- THE DATA:
· · ·

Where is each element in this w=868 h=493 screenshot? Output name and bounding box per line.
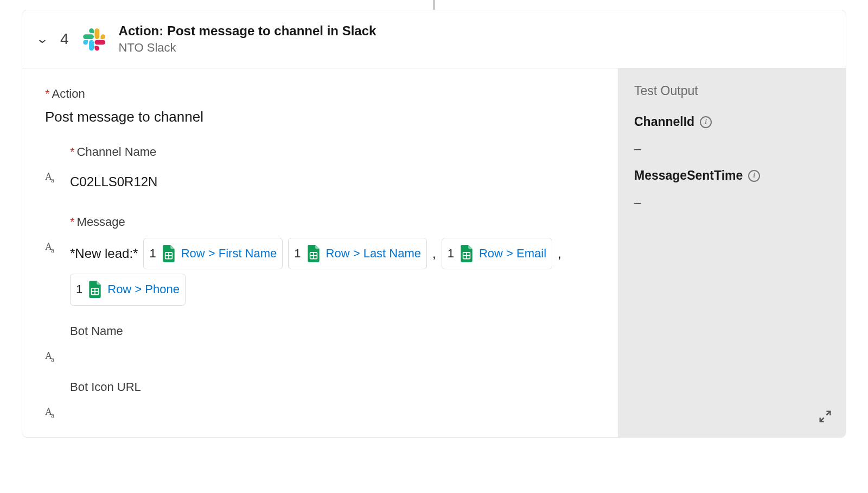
token-row-first-name[interactable]: 1 Row > First Name — [143, 238, 283, 269]
token-step-number: 1 — [294, 241, 301, 267]
slack-icon — [82, 27, 106, 51]
sheets-icon — [459, 245, 474, 262]
output-value: _ — [634, 191, 829, 205]
required-star: * — [70, 215, 75, 229]
token-path: Row > Phone — [107, 276, 180, 302]
output-label: MessageSentTime — [634, 168, 743, 183]
connector-line — [433, 0, 435, 10]
message-row: A *New lead:* 1 Row — [45, 238, 595, 306]
main-column: *Action Post message to channel *Channel… — [22, 68, 618, 437]
sheets-icon — [162, 245, 176, 262]
sheets-icon — [88, 281, 102, 298]
token-path: Row > First Name — [181, 241, 277, 267]
info-icon[interactable]: i — [748, 170, 760, 182]
action-card: ⌄ 4 Action: Post message to channel in S… — [22, 10, 846, 438]
text-type-icon: A — [45, 171, 60, 182]
test-output-title: Test Output — [634, 84, 829, 98]
action-field-value: Post message to channel — [45, 109, 595, 125]
chevron-down-icon[interactable]: ⌄ — [36, 32, 48, 46]
output-item-messagesenttime: MessageSentTime i _ — [634, 168, 829, 205]
bot-name-row: A — [45, 347, 595, 362]
card-body: *Action Post message to channel *Channel… — [22, 68, 846, 437]
token-step-number: 1 — [149, 241, 156, 267]
required-star: * — [70, 145, 75, 159]
token-row-phone[interactable]: 1 Row > Phone — [70, 274, 186, 305]
channel-name-input[interactable]: C02LLS0R12N — [70, 168, 595, 197]
token-step-number: 1 — [448, 241, 454, 267]
action-title: Action: Post message to channel in Slack — [119, 23, 376, 39]
text-type-icon: A — [45, 241, 60, 252]
required-star: * — [45, 87, 50, 100]
step-number: 4 — [60, 30, 69, 48]
token-row-last-name[interactable]: 1 Row > Last Name — [288, 238, 427, 269]
token-row-email[interactable]: 1 Row > Email — [442, 238, 552, 269]
info-icon[interactable]: i — [700, 116, 712, 128]
token-path: Row > Email — [479, 241, 546, 267]
output-label: ChannelId — [634, 115, 694, 129]
action-field-label: *Action — [45, 87, 595, 101]
message-label: *Message — [70, 215, 595, 229]
message-input[interactable]: *New lead:* 1 Row > First Name — [70, 238, 595, 306]
token-step-number: 1 — [76, 276, 82, 302]
action-subtitle: NTO Slack — [119, 41, 376, 55]
bot-icon-url-label: Bot Icon URL — [70, 380, 595, 394]
test-output-panel: Test Output ChannelId i _ MessageSentTim… — [618, 68, 846, 437]
token-path: Row > Last Name — [326, 241, 421, 267]
text-type-icon: A — [45, 406, 60, 418]
output-value: _ — [634, 137, 829, 151]
sheets-icon — [307, 245, 321, 262]
bot-name-label: Bot Name — [70, 324, 595, 338]
expand-icon[interactable] — [818, 409, 833, 424]
text-type-icon: A — [45, 350, 60, 362]
channel-name-row: A C02LLS0R12N — [45, 168, 595, 197]
card-header: ⌄ 4 Action: Post message to channel in S… — [22, 10, 846, 68]
message-prefix-text: *New lead:* — [70, 239, 138, 268]
separator-comma: , — [432, 239, 436, 268]
bot-icon-url-row: A — [45, 403, 595, 418]
separator-comma: , — [558, 239, 561, 268]
output-item-channelid: ChannelId i _ — [634, 115, 829, 151]
channel-name-label: *Channel Name — [70, 145, 595, 159]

· · ·

- WORK REQUEST:
Without carrying over any pictures, retype the records above exactly.

- ANSWER BELOW:
Where is each element in this w=868 h=493 screenshot? Output name and bounding box per line.
token-row-first-name[interactable]: 1 Row > First Name — [143, 238, 283, 269]
token-step-number: 1 — [294, 241, 301, 267]
slack-icon — [82, 27, 106, 51]
sheets-icon — [459, 245, 474, 262]
output-value: _ — [634, 191, 829, 205]
required-star: * — [70, 215, 75, 229]
token-path: Row > Phone — [107, 276, 180, 302]
output-label: MessageSentTime — [634, 168, 743, 183]
connector-line — [433, 0, 435, 10]
message-row: A *New lead:* 1 Row — [45, 238, 595, 306]
main-column: *Action Post message to channel *Channel… — [22, 68, 618, 437]
sheets-icon — [162, 245, 176, 262]
sheets-icon — [88, 281, 102, 298]
token-path: Row > First Name — [181, 241, 277, 267]
info-icon[interactable]: i — [748, 170, 760, 182]
action-card: ⌄ 4 Action: Post message to channel in S… — [22, 10, 846, 438]
text-type-icon: A — [45, 171, 60, 182]
test-output-title: Test Output — [634, 84, 829, 98]
action-field-value: Post message to channel — [45, 109, 595, 125]
chevron-down-icon[interactable]: ⌄ — [36, 32, 48, 46]
output-item-messagesenttime: MessageSentTime i _ — [634, 168, 829, 205]
bot-name-row: A — [45, 347, 595, 362]
card-body: *Action Post message to channel *Channel… — [22, 68, 846, 437]
token-step-number: 1 — [149, 241, 156, 267]
required-star: * — [70, 145, 75, 159]
token-row-phone[interactable]: 1 Row > Phone — [70, 274, 186, 305]
channel-name-input[interactable]: C02LLS0R12N — [70, 168, 595, 197]
token-step-number: 1 — [448, 241, 454, 267]
action-title: Action: Post message to channel in Slack — [119, 23, 376, 39]
text-type-icon: A — [45, 241, 60, 252]
required-star: * — [45, 87, 50, 100]
step-number: 4 — [60, 30, 69, 48]
token-row-last-name[interactable]: 1 Row > Last Name — [288, 238, 427, 269]
token-row-email[interactable]: 1 Row > Email — [442, 238, 552, 269]
info-icon[interactable]: i — [700, 116, 712, 128]
token-path: Row > Email — [479, 241, 546, 267]
output-label: ChannelId — [634, 115, 694, 129]
action-field-label: *Action — [45, 87, 595, 101]
message-label: *Message — [70, 215, 595, 229]
message-input[interactable]: *New lead:* 1 Row > First Name — [70, 238, 595, 306]
token-step-number: 1 — [76, 276, 82, 302]
action-subtitle: NTO Slack — [119, 41, 376, 55]
bot-icon-url-label: Bot Icon URL — [70, 380, 595, 394]
test-output-panel: Test Output ChannelId i _ MessageSentTim… — [618, 68, 846, 437]
token-path: Row > Last Name — [326, 241, 421, 267]
text-type-icon: A — [45, 406, 60, 418]
output-value: _ — [634, 137, 829, 151]
sheets-icon — [307, 245, 321, 262]
bot-name-label: Bot Name — [70, 324, 595, 338]
expand-icon[interactable] — [818, 409, 833, 424]
text-type-icon: A — [45, 350, 60, 362]
channel-name-row: A C02LLS0R12N — [45, 168, 595, 197]
card-header: ⌄ 4 Action: Post message to channel in S… — [22, 10, 846, 68]
message-prefix-text: *New lead:* — [70, 239, 138, 268]
separator-comma: , — [432, 239, 436, 268]
bot-icon-url-row: A — [45, 403, 595, 418]
separator-comma: , — [558, 239, 561, 268]
output-item-channelid: ChannelId i _ — [634, 115, 829, 151]
channel-name-label: *Channel Name — [70, 145, 595, 159]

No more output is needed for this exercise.